Monday, October 27, 2008

Number 1s of 2008: 26 October

(Or watch it on YouTube without the adverts in higher quality. I would.)

That's Girls Aloud, "The Promise", knocking off Pink after three weeks. It's almost certainly a one-week wonder, but I'll come back to that.

Girls Aloud were created in 2002 as the winners of Popstars: The Rivals, a Pop Idol-style show which whittled its way through an armada of contestants to come up with five girls and five boys. The boys became One True Voice, released two shockingly mediocre singles, then split up, to general relief. The girls became Girls Aloud, and ended up as the front-women for production house and songwriting team Xenomania, who are responsible for virtually all of their output.

Six years later, they're still going. They've seen off a ton of other talent show winners. They've seen off every other British girl band apart from the Sugababes (and now the Saturdays, but give them time). A lot of the credit for this has to go to Xenomania, who've given them material which is often very good, and often quite unusual. Their back catalogue ranges from ridiculous electro anthems to surprisingly good ballads to more electro anthems to eighties throwbacks to... well, I don't even know what this is.

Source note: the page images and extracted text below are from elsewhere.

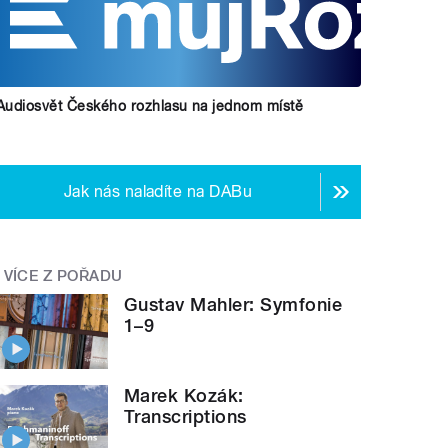
Audiosvět Českého rozhlasu na jednom místě
Jak nás naladíte na DABu
VÍCE Z POŘADU
Gustav Mahler: Symfonie
1–9
Marek Kozák:
Transcriptions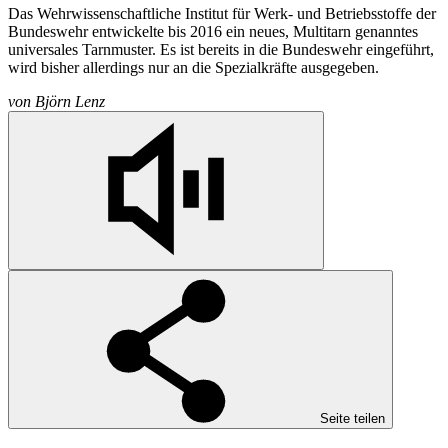
Das Wehrwissenschaftliche Institut für Werk- und Betriebsstoffe der
Bundeswehr entwickelte bis 2016 ein neues, Multitarn genanntes
universales Tarnmuster. Es ist bereits in die Bundeswehr eingeführt,
wird bisher allerdings nur an die Spezialkräfte ausgegeben.
von
Björn Lenz
Seite teilen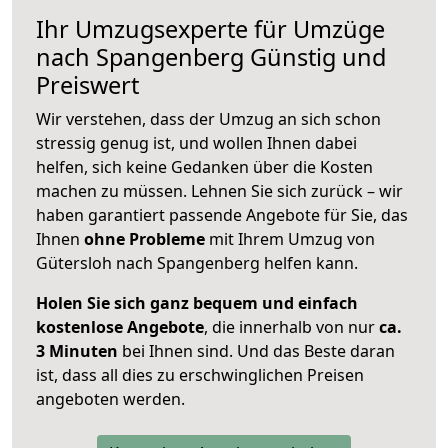
Ihr Umzugsexperte für Umzüge
nach
Spangenberg
Günstig und
Preiswert
Wir verstehen, dass der Umzug an sich schon
stressig genug ist, und wollen Ihnen dabei
helfen, sich keine Gedanken über die Kosten
machen zu müssen. Lehnen Sie sich zurück – wir
haben garantiert passende Angebote für Sie, das
Ihnen
ohne Probleme
mit Ihrem Umzug von
Gütersloh nach Spangenberg helfen kann.
Holen Sie sich ganz bequem und einfach
kostenlose Angebote
, die innerhalb von nur
ca.
3 Minuten
bei Ihnen sind. Und das Beste daran
ist, dass all dies zu erschwinglichen Preisen
angeboten werden.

And, admittedly, they've also released some cover versions, which are almost universally dire. But we shan't speak of that.

It's a very respectable career for a bunch of talent show winners. In fact, though, they're not as big as the British tend to assume, because they sell almost nothing abroad. According to their Wikipedia discography, their last album generated hits in the UK, Ireland and Croatia - and nowhere else. The Sugababes, in contrast, have racked up hits around western Europe and Australia.

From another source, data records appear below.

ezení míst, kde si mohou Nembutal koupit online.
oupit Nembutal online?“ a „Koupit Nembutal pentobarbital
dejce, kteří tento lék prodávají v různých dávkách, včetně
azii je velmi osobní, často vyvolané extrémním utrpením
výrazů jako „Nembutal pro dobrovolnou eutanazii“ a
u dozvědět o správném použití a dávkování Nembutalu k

And you might be surprised to learn that "The Promise" is only Girls Aloud's fourth number one - the other three being "Sound of the Underground" (their TV-promoted debut), "I'll Stand By You" (a charity single) and "Walk This Way" (um... another charity single).

I'm not quite sure about this new sixties direction, but hey, at least they keep changing, and that's always good in a pop act.

Now, this was meant to be the second of three consecutive number ones connected to The X-Factor, which is basically the current version of Pop Idol. The 2006 winner was Leona Lewis (but she's an anomaly - earlier winners were a motley bunch). Cheryl Cole from Girls Aloud is one of the judges this year. Next week, the finalists are releasing a charity single for injured veterans, which is practically guaranteed to go to number one.

But last week... well, last week's number one was meant to be "Don't Call This Love", the second single by 2007 winner Leon Jackson. He's no Leona Lewis, unfortunately, and the record entered at number 3 (dropping out of the top 10 entirely this week). This wouldn't have been so embarrassing, but for the fact that the number 2 single was "The Winner's Song" by Geraldine McQueen - comedian Peter Kay in a dress, singing a parody of the singles released by talent show winners. It's a damned odd record - it contains no jokes as such, just a subtly exaggerated version of what these records actually sound like. Gary Barlow wrote it.

It's a tie-in to Kay's Channel 4 special... deep breath... Peter Kay's Britain's Got The Pop Factor and Possibly a New Celebrity Jesus Christ Soapstar Superstar Strictly on Ice, which divided audiences in much the same way. The basic joke was that all of the acts had clearly made the final on the strength of their human interest stories rather than their abilities. (Good use of Cat Deeley, though.)

Since the record label won't let me embed "The Winner's Song", here's Geraldine's innovative medley of her favourite songs.

Leon Jackson came third to that. That's... not altogether encouraging.